Dataverse Update Row action in the flow
Testing the AI Approval Process
Once the flow is configured:
- Create a new training request record
- Trigger the agent flow
- Observe the AI evaluation
- Verify that the Approval Status updates automatically
This demonstrates how AI can independently make approval decisions based on defined rules.

Dataverse Update Row action flow when all conditions are not met / false
Example training request record before and after AI evaluation
Challenges You May Encounter
While implementing AI approvals in Copilot Studio, you may encounter some configuration challenges.
1.Writing Effective AI Instructions
The AI model relies heavily on the instructions provided. If instructions are vague, the decision may be inconsistent.
To avoid this:
- Clearly define approval and rejection conditions
- Keep the logic simple and structured.
2.Mapping Dataverse Fields
Incorrect field mapping between the agent flow and Dataverse may prevent the AI from reading request data correctly.
Always verify:
- Column names
- Data types
- Input parameters passed to the AI stage.
3.Understanding AI Decision Outputs
The AI stage returns structured output which must be correctly interpreted when updating Dataverse records. Improper condition checks may cause incorrect status updates.
4.Preview Feature Limitations
The Multistage Approval feature is currently in preview, so some UI elements or configurations may change over time.
Benefits of AI-Driven Approvals
Implementing AI-based approvals provides several advantages:
- Faster decision making
- Reduced dependency on manual approvals
- Scalable automation
- Consistent evaluation logic
- Seamless integration with Dataverse
Conclusion
Advanced approvals in Microsoft Copilot Studio open new possibilities for automating decision-based workflows. In this example, we built a Training Request Approval System where AI evaluates each request and determines whether it should be approved or rejected.
FAQs: Automating Training Request Approvals with AI in Microsoft Copilot Studio
- What is AI-driven approval in Microsoft Copilot Studio?
AI-driven approval in Microsoft Copilot Studio automates the decision-making process for requests, such as employee training requests. Instead of waiting for human manager approval, AI evaluates the request based on predefined rules and updates the approval status automatically in Dataverse. - How does the training request approval system work?
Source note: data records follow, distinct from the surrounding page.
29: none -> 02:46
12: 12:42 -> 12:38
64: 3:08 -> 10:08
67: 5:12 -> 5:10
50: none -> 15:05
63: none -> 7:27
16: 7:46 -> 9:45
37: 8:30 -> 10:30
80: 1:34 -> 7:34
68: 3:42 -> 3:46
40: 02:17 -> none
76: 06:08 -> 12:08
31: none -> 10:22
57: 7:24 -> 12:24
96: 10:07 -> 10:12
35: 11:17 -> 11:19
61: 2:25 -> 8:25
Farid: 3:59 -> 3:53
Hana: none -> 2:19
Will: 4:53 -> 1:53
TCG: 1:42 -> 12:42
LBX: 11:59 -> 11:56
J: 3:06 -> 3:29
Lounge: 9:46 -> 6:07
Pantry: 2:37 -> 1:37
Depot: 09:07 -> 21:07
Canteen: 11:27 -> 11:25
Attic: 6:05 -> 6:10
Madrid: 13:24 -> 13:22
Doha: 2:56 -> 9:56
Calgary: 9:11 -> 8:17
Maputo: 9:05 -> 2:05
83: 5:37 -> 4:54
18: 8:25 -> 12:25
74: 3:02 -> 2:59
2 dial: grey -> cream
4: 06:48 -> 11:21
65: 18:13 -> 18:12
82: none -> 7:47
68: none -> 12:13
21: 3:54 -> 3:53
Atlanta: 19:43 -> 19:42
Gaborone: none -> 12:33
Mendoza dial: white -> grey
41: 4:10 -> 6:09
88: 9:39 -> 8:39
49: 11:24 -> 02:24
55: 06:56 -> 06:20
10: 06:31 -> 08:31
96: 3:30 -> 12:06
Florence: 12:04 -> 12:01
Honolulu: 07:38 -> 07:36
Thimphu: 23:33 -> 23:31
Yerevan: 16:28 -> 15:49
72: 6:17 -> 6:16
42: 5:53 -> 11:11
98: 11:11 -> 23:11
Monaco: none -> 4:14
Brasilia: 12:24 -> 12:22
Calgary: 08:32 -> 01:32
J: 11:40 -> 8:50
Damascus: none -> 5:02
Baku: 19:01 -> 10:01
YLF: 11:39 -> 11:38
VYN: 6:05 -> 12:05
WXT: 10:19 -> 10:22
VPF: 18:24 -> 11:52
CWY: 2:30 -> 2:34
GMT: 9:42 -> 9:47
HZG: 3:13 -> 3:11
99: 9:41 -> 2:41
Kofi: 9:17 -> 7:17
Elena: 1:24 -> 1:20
The system works in a few steps:
- An employee submits a training request in Dataverse.
- The AI agent flow in Copilot Studio retrieves the request.
- The AI evaluates the request against predefined approval criteria.
- The AI updates the request status as Approved or Rejected.
- What are the prerequisites for setting up AI approval in Copilot Studio?
To implement AI-based training approvals, you need:
- Access to Microsoft Copilot Studio.
- A Power Platform environment with Dataverse enabled.
- Basic knowledge of Dataverse tables and Copilot Studio agent flows.
- Can AI completely replace human approval for training requests?
Yes, AI can handle approval entirely if the evaluation logic is clearly defined. AI ensures faster, consistent, and scalable approvals, reducing administrative overhead. However, organizations can still add manual review stages if needed.